Parlons de quelqu’un d’autre qui parle comme De Gaulle et Mitterrand dans ses derniers jours… Donnons-lui la parole, bon sang !

François Asselineau

« La construction européenne et l’OTAN sont les 2 faces d’une même médaille : la face civile et la face militaire qui est la médaille de l’asservissement et de la colonisation par la grande puissance américaine. »

Il s’est passé ce que nous constatons maintenant. C’est-à-dire une tour de Babel ingérable devenue un glacis géopolitique américain. Et nous sommes en route vers le désastre absolu de notre nation. À cause de cette guerre invisible, cette guerre inconnue dont parlait Mitterrand ; une guerre nouvelle de type totalement inconnu.

En 1962, nous avions l’Europe des 6 où la France était au centre des opérations

En 1973, c’est l’Europe des 9, avec l’entrée du Royaume-Uni, de l’Irlande et du Danemark où le centre européen se déplace vers le Nord.

En 1981, c’est l’Europe des 12, avec l’entrée de la Grèce, de l’Espagne, du Portugal, le centre se rééquilibre vers le sud.

Et chaque fois, la France pèse de moins en moins dans la balance européenne.

En 1995, c’est l’Europe des 15, avec la Suède, la Finlande et l’Autriche.

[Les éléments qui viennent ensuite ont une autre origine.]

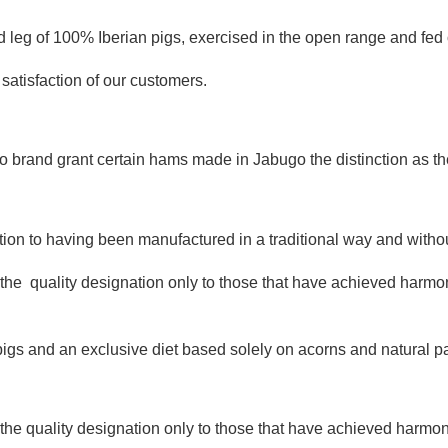
 leg of 100% Iberian pigs, exercised in the open range and fed 
atisfaction of our customers.
 brand grant certain hams made in Jabugo the distinction as the 
on to having been manufactured in a traditional way and without 
e quality designation only to those that have achieved harmony i
ian pigs and an exclusive diet based solely on acorns and natural 
 quality designation only to those that have achieved harmony i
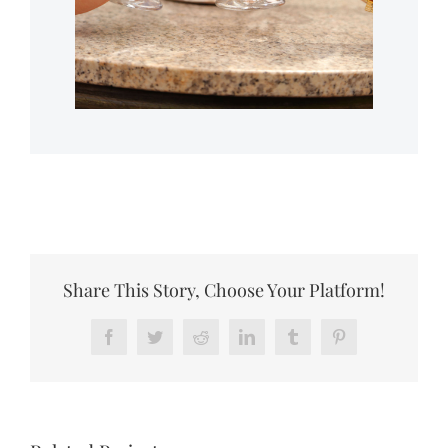
Share This Story, Choose Your Platform!
Facebook
Twitter
Reddit
LinkedIn
Tumblr
Pinterest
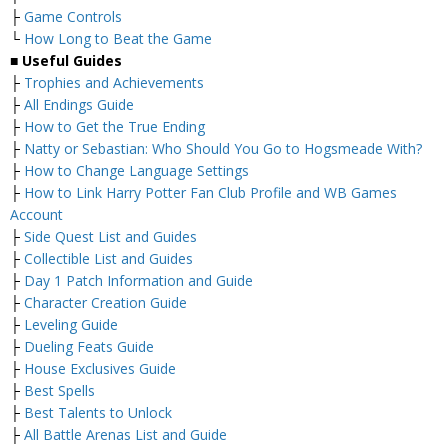
├
Game Controls
└
How Long to Beat the Game
■
Useful Guides
├
Trophies and Achievements
├
All Endings Guide
├
How to Get the True Ending
├
Natty or Sebastian: Who Should You Go to Hogsmeade With?
├
How to Change Language Settings
├
How to Link Harry Potter Fan Club Profile and WB Games
Account
├
Side Quest List and Guides
├
Collectible List and Guides
├
Day 1 Patch Information and Guide
├
Character Creation Guide
├
Leveling Guide
├
Dueling Feats Guide
├
House Exclusives Guide
├
Best Spells
├
Best Talents to Unlock
├
All Battle Arenas List and Guide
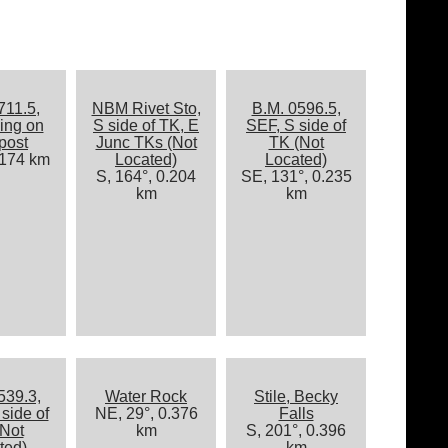
711.5,
NBM Rivet Sto,
B.M. 0596.5,
ing on
S side of TK, E
SEF, S side of
post
Junc TKs (Not
TK (Not
.174 km
Located)
Located)
S, 164°, 0.204
SE, 131°, 0.235
km
km
539.3,
Water Rock
Stile, Becky
side of
NE, 29°, 0.376
Falls
Not
km
S, 201°, 0.396
ted)
km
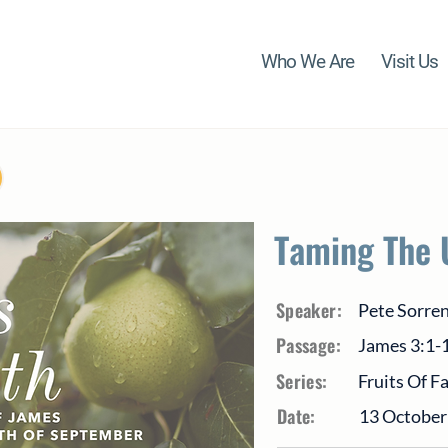
Who We Are
Visit Us
Taming The 
Speaker:
Pete Sorre
Passage:
James 3:1-
Series:
Fruits Of F
Date:
13 October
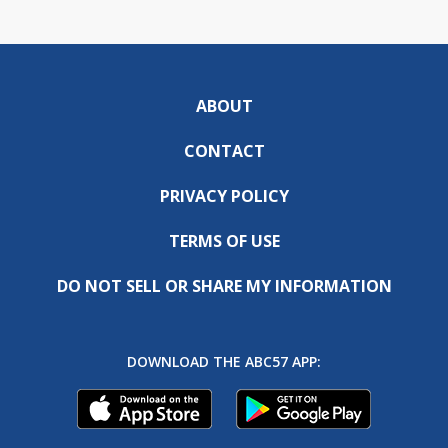
ABOUT
CONTACT
PRIVACY POLICY
TERMS OF USE
DO NOT SELL OR SHARE MY INFORMATION
DOWNLOAD THE ABC57 APP:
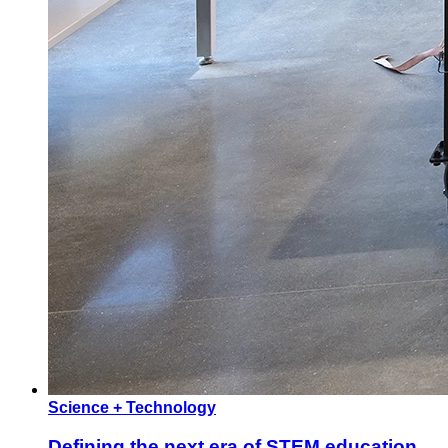
Science + Technology
Defining the next era of STEM education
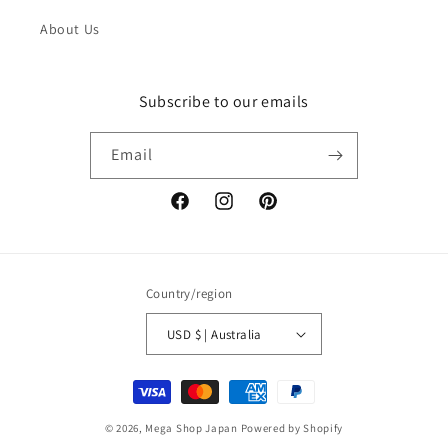
About Us
Subscribe to our emails
Email
Facebook
Instagram
Pinterest
Country/region
USD $ | Australia
Payment
methods
© 2026,
Mega Shop Japan
Powered by Shopify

Insensiblement, les pays anglophones ou ayant recours facilement à la langue anglaise se substituent à la France et à la langue française.

En 2004, c’est l’Europe des 25 avec 10 nouveaux pays de l’Est. En 2007, c’est l’Europe des 27 avec l’entrée de la Bulgarie et de la Roumanie.

À chaque fois, les E-U sont là pour faire entrer de plus en plus d’États. Vous comprenez à quel point le bobard que l’on vous raconte sur le fait que l’Union européenne fait la force est une monstruosité.

C’est facile à comprendre mathématiquement. Pourquoi ? Avec 27 pays, l’UE comprend 500 millions d’habitants. Les États-Unis 308 millions. Si, effectivement, il fallait avoir le plus grand nombre d’habitants possible pour peser, alors les Américains feraient tout pour empêcher le développement de l’UE. Ils feraient entrer dare-dare le Canada, le Mexique, le Venezuela, le Panama, le Costa Rica dans les États-Unis d’Amérique. Ce n’est pas du tout ce qu’ils font ! Le long du Rio Grande dans la frontière, entre les États-Unis et le Mexique, ils tirent à vue sur les Chicanos qui veulent entrer aux États-Unis. C’est une des frontières les plus dangereuses du monde ! S’ils imposent à l’Europe ce qu’ils se gardent de faire pour eux, cela prouve la stratégie d’affaiblissement et de vassalisation de l’Europe à leur profit.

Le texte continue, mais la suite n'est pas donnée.